Stars in My Pocket Like Grains of Sand - Style

Style

Stars employs many stylistic tropes that reinforce the differences between contemporary thinking and the thinking of the novel's far-future setting.

  • As mentioned above, the Velm sections of the novel assign an alternate meaning to the pronouns "he" and "she" not related to physical gender. All characters, whether they are human males or females or evelm males, females, or neuters, are referred to as "she" in most contexts, and "woman" and "womankind" are used as generic terms for humans. The normally male pronouns such as "he" or "him" are used to denote sexual interest in the subject by the speaker.
  • Words relating to work and occupations are subscripted (for example, job1, job2, job3) to indicate whether the work involved is one's central "life's work", a different work that one still habitually performs, or an occupation taken up temporarily.

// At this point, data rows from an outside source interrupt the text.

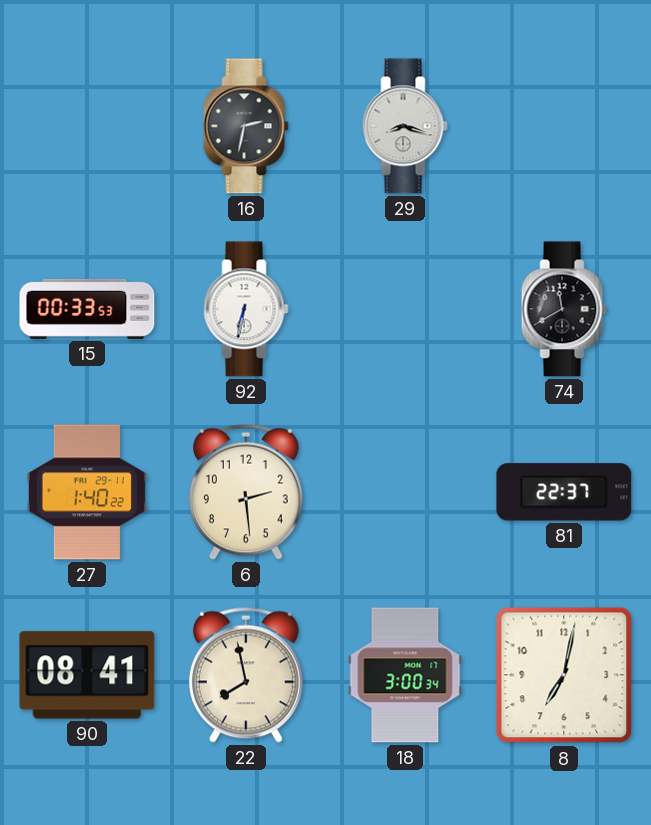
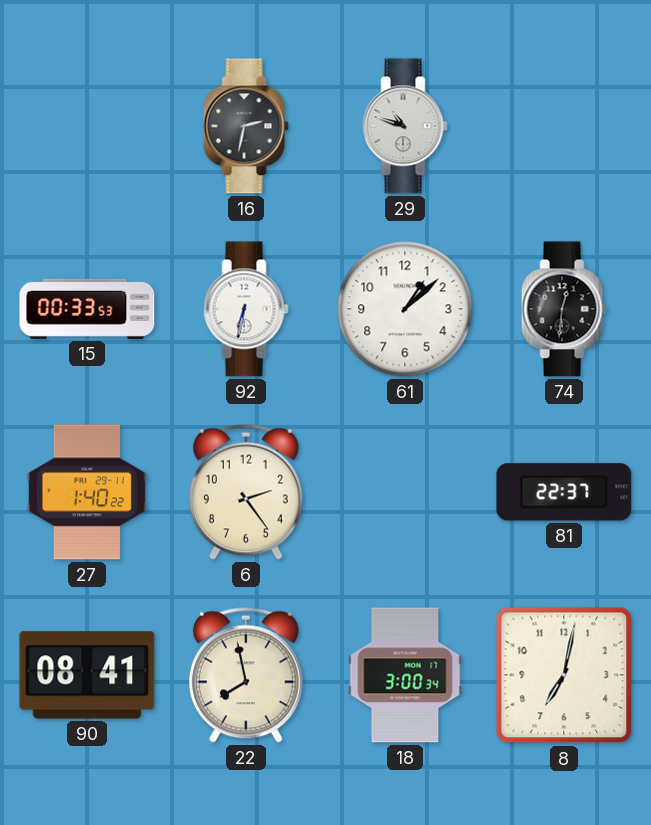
29: 8:18 -> 10:48
61: none -> 1:08
74: 11:40 -> 12:31
6: 2:29 -> 2:24
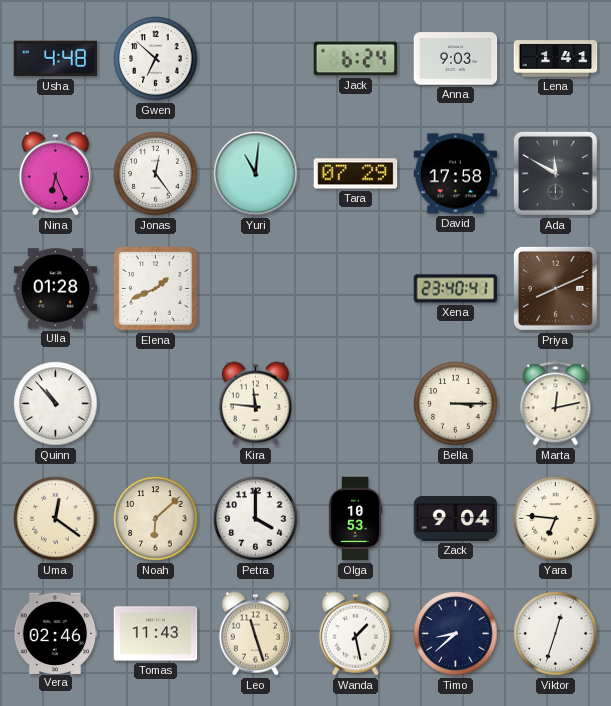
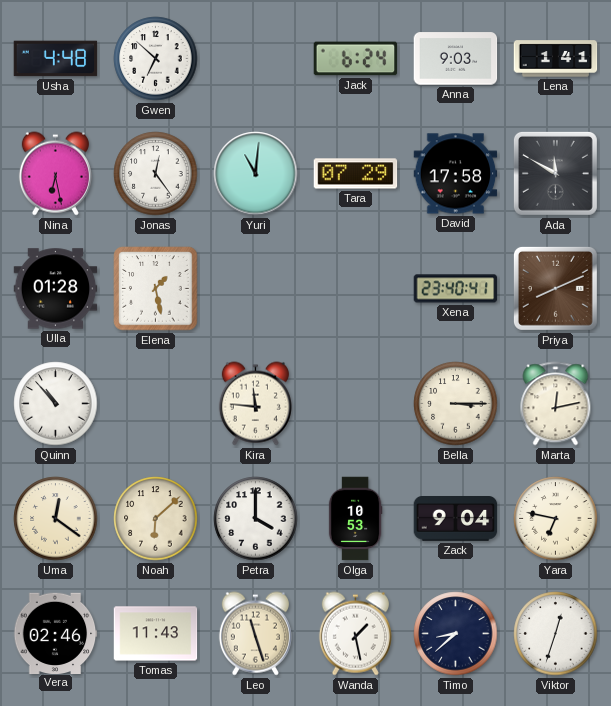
Nina: 6:26 -> 6:28
Elena: 1:41 -> 1:28
Yara: 6:46 -> 6:47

Marq Dyeth is consistently called an industrial diplomat1, as that is his job1, but at home he works2 as a docent2 for visitors to his famous residence; in his youth, he worked3 for a time as a tracer3, a Velmian occupation tracking the flow of resources through the economy. This usage derives from Alfred Korzybski's general semantics.
  • Unusual terms are used for what seem to be familiar concepts; for example, "geosector" is used consistently instead of "nation" or "country", and "nurture stream" in the Velm sections instead of "family" (when referring to the Velmian version of a family; the "Family," the galactic faction, is referred to by that term). Also, familiar terms, such as "room", "hunt," and "dinner party," refer to things very much unlike what they refer to in our world.
  • Residents of Velm use five cardinal directions instead of four: north, east, south, oest, and west.
  • The central sense of the evelm is taste, rather than sight, and both evelm and Velmian humans (including Marq) use many phrases and metaphors relating to taste and the tongue where English speakers would use a visual metaphor (saying something "tastes good" instead of "looks good," for example). In fact, the evelm have multiple tongues and can use them to speak multiple things simultaneously, something that is shown typographically in the novel.
  • Delany makes notable use of common American colloquialisms. Examples include the phrases "baker's dozen", "fiddle" (verb form), "super-handy-dandy", and "have the dope on", to name a few. These words and phrases jar with the futuristic alien landscape of the novel, and the strange, technological vocabulary employed throughout.